Après le Covid, au terme des confinements successifs, il y a fort à parier que les cours en ligne de yoga, qui prolifèrent, étofferont durablement l'offre traditionnelle des salles de sport », anticipel'entrepreneur et conférencier international Alex Osterwalder. Bien d'autres usages suscités par la pandémie devraient perdurer. Les restaurateurs et traiteurs, situés hors des quartiers d'affaires, vont aussi continuer d'ajouter à leur menu des plats à emporter à l'attention d'un nouveau créneau de clientèle : les télétravailleurs. Loin d'être anecdotiques, ces exemples reflètent un état d'esprit qui repose sur une capacité à traduire de nouveaux usages en offres. Cela vaut, en tout premier lieu, pour les PME et grandes entreprises qui réinterrogent leur modèle économique ou « business model ».

Se différencier, doper profit et chiffre d'affaires

Le numérique avait déjà chamboulé bien des habitudes de clients et de consommateurs, la crise du Covid-19 amplifie encore la donne. Quantité d'entreprises, dont certaines ubérisées sur de nombreux fronts et menacées par les effets de la pandémie, sont en quête urgente d'autres modèles économiques. L'innovation qu'elles recherchent repose moins sur un nouveau produit ou service que sur la capacité à trouver un ou plusieurs modèles qui leur permettent, à la fois, de se différencier des compétiteurs et de doper profit et chiffre d'affaires. « Comment vend-on ? Que vend-on ? Et à qui ? sont les trois premières questions à se poser », conseille le consultant Eric Falque. Changer sa façon de travailler peut aussi aider : « l'architecture ouverte et le mode coopératif débouchent sur une créativité sans commune mesure. Il importe de regarder ce qui se passe au-delà de son secteur d'activité pour repérer des signaux faibles et anticiper des ruptures », ajoutent Frank Benedic et Xavier Maze-Colboc, tous deux responsables pédagogiques du programme « Emerging Business Models » d'emlyon business school.

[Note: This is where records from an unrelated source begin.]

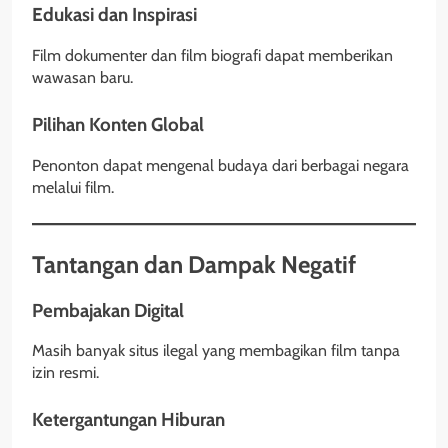
Edukasi dan Inspirasi
Film dokumenter dan film biografi dapat memberikan
wawasan baru.
Pilihan Konten Global
Penonton dapat mengenal budaya dari berbagai negara
melalui film.
Tantangan dan Dampak Negatif
Pembajakan Digital
Masih banyak situs ilegal yang membagikan film tanpa
izin resmi.
Ketergantungan Hiburan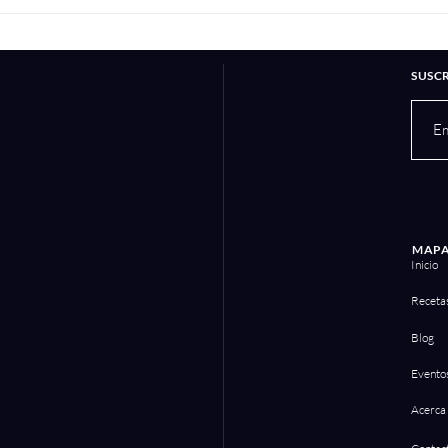
Ceviche de pavo y mango
Tam
poll
SUSC
MAPA
Inicio
Receta
Blog
Evento
Acerca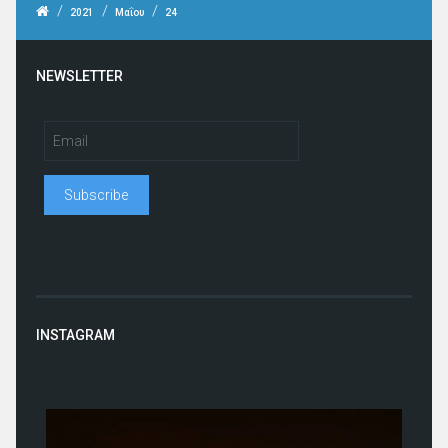
/
/
/
2021
Μαΐου
24
NEWSLETTER
INSTAGRAM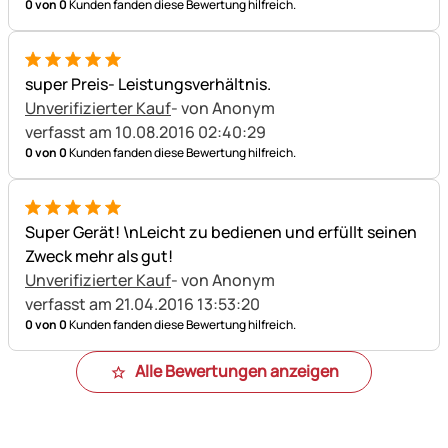
0 von 0
Kunden fanden diese Bewertung hilfreich.
5 von 5
super Preis- Leistungsverhältnis.
Unverifizierter Kauf
- von Anonym
verfasst am 10.08.2016 02:40:29
0 von 0
Kunden fanden diese Bewertung hilfreich.
5 von 5
Super Gerät! \nLeicht zu bedienen und erfüllt seinen
Zweck mehr als gut!
Unverifizierter Kauf
- von Anonym
verfasst am 21.04.2016 13:53:20
0 von 0
Kunden fanden diese Bewertung hilfreich.
Alle Bewertungen anzeigen
Fußzeile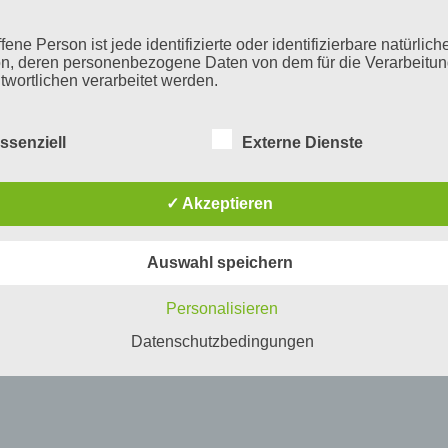
fene Person ist jede identifizierte oder identifizierbare natürlich
n, deren personenbezogene Daten von dem für die Verarbeitu
twortlichen verarbeitet werden.
ssenziell
Externe Dienste
erarbeitung
beitung ist jeder mit oder ohne Hilfe automatisierter Verfahren
✓ Akzeptieren
führte Vorgang oder jede solche Vorgangsreihe im Zusammen
ersonenbezogenen Daten wie das Erheben, das Erfassen, die
isation, das Ordnen, die Speicherung, die Anpassung oder
Auswahl speichern
derung, das Auslesen, das Abfragen, die Verwendung, die
legung durch Übermittlung, Verbreitung oder eine andere Form 
tstellung, den Abgleich oder die Verknüpfung, die Einschränkun
Personalisieren
en oder die Vernichtung.
Datenschutzbedingungen
inschränkung der Verarbeitung
hränkung der Verarbeitung ist die Markierung gespeicherter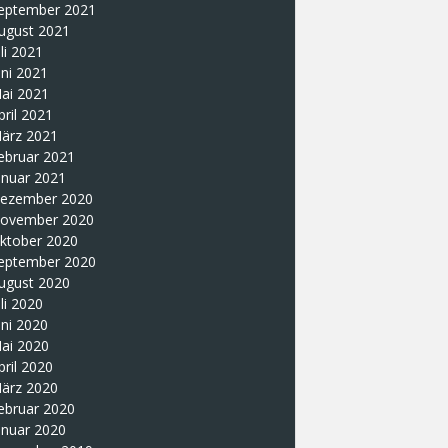
eptember 2021
ugust 2021
uli 2021
uni 2021
ai 2021
pril 2021
ärz 2021
ebruar 2021
anuar 2021
ezember 2020
ovember 2020
ktober 2020
eptember 2020
ugust 2020
uli 2020
uni 2020
ai 2020
pril 2020
ärz 2020
ebruar 2020
anuar 2020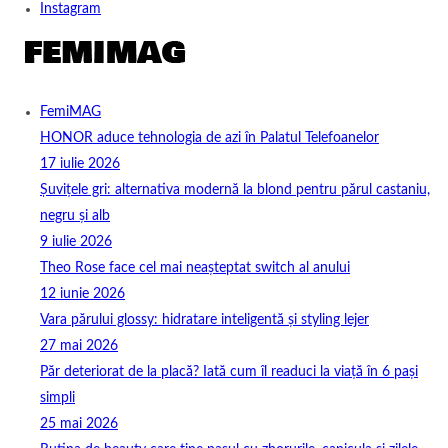
Instagram
FemiMAG
HONOR aduce tehnologia de azi în Palatul Telefoanelor
17 iulie 2026
Șuvițele gri: alternativa modernă la blond pentru părul castaniu,
negru și alb
9 iulie 2026
Theo Rose face cel mai neașteptat switch al anului
12 iunie 2026
Vara părului glossy: hidratare inteligentă și styling lejer
27 mai 2026
Păr deteriorat de la placă? Iată cum îl readuci la viață în 6 pași
simpli
25 mai 2026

Il s'agit de trouver d'autres façons de se positionner au sein de la chaîne de valeur de son secteur, d'autres manières d'organiser ses relations avec ses clients, ses fournisseurs et ses autres parties prenantes, y compris d'envisagerla disruption.« L'exemple disruptif le plus frappant est celui de l'énergéticien danois Orsted », s'enthousiasme Alex Osterwalder.Le groupe qui exploitait du pétrole et du gaz, avec une stratégie tournée vers les énergies fossiles, s'est transformé en leader mondial de l'éolien offshore. Au point de gagner le titre de « société la plus soutenable du monde » ! Et le théoricien des affaires, 4e du dernier palmarès Thinkers50, de conclure : « Le pire ennemi d'une organisation n'est pas la concurrence, mais l'inaction ».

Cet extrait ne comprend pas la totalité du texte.